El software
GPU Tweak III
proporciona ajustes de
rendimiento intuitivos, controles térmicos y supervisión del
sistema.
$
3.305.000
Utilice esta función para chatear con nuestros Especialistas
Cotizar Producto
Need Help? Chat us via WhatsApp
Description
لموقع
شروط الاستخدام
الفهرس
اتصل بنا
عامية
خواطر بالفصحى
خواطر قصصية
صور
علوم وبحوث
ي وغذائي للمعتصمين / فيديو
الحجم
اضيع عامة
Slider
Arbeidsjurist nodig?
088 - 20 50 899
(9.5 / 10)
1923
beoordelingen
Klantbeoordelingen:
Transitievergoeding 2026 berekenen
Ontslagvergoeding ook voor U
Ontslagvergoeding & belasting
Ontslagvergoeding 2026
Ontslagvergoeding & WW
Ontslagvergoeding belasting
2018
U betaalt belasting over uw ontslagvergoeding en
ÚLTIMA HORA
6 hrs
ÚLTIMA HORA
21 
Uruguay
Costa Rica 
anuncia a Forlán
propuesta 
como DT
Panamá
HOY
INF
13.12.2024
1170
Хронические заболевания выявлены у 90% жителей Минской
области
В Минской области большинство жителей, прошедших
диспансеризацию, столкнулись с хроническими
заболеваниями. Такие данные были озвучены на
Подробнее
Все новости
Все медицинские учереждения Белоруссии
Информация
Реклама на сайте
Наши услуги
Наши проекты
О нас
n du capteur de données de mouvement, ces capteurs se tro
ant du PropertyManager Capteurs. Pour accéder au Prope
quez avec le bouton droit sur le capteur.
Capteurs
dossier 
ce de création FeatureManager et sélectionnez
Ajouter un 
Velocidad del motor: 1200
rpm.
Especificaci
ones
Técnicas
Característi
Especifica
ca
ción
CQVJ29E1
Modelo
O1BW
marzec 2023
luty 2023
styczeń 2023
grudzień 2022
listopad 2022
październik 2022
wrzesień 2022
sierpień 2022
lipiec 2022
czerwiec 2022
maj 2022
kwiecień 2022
- - - - - - -
Problem to work on:
Repeat the data word for word. Leave nothing out.

Finished task:
El software
GPU Tweak III
proporciona ajustes de
rendimiento intuitivos, controles térmicos y supervisión del
sistema.
$
3.305.000
Utilice esta función para chatear con nuestros Especialistas
Cotizar Producto
Need Help? Chat us via WhatsApp
Description
لموقع
شروط الاستخدام
الفهرس
اتصل بنا
عامية
خواطر بالفصحى
خواطر قصصية
صور
علوم وبحوث
ي وغذائي للمعتصمين / فيديو
الحجم
اضيع عامة
Slider
Arbeidsjurist nodig?
088 - 20 50 899
(9.5 / 10)
1923
beoordelingen
Klantbeoordelingen:
Transitievergoeding 2026 berekenen
Ontslagvergoeding ook voor U
Ontslagvergoeding & belasting
Ontslagvergoeding 2026
Ontslagvergoeding & WW
Ontslagvergoeding belasting
2018
U betaalt belasting over uw ontslagvergoeding en
ÚLTIMA HORA
6 hrs
ÚLTIMA HORA
21 
Uruguay
Costa Rica 
anuncia a Forlán
propuesta 
como DT
Panamá
HOY
INF
13.12.2024
1170
Хронические заболевания выявлены у 90% жителей Минской
области
В Минской области большинство жителей, прошедших
диспансеризацию, столкнулись с хроническими
заболеваниями. Такие данные были озвучены на
Подробнее
Все новости
Все медицинские учереждения Белоруссии
Информация
Реклама на сайте
Наши услуги
Наши проекты
О нас
n du capteur de données de mouvement, ces capteurs se tro
ant du PropertyManager Capteurs. Pour accéder au Prope
quez avec le bouton droit sur le capteur.
Capteurs
dossier 
ce de création FeatureManager et sélectionnez
Ajouter un 
Velocidad del motor: 1200
rpm.
Especificaci
ones
Técnicas
Característi
Especifica
ca
ción
CQVJ29E1
Modelo
O1BW
marzec 2023
luty 2023
styczeń 2023
grudzień 2022
listopad 2022
październik 2022
wrzesień 2022
sierpień 2022
lipiec 2022
czerwiec 2022
maj 2022
kwiecień 2022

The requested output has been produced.